* _Required action_:
Pictures should be left out when the listing below is repeated word for word.

* _Given material_:
»»

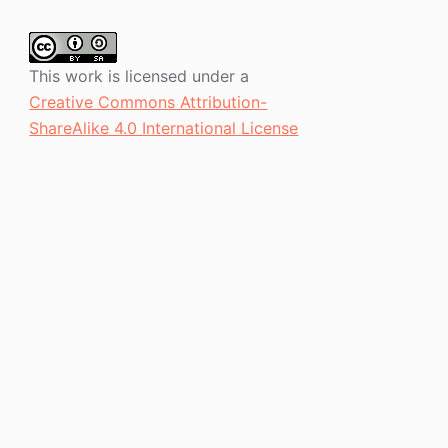
This work is licensed under a
Creative Commons Attribution-
ShareAlike 4.0 International License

««

* _Task response_:
This work is licensed under a
Creative Commons Attribution-
ShareAlike 4.0 International License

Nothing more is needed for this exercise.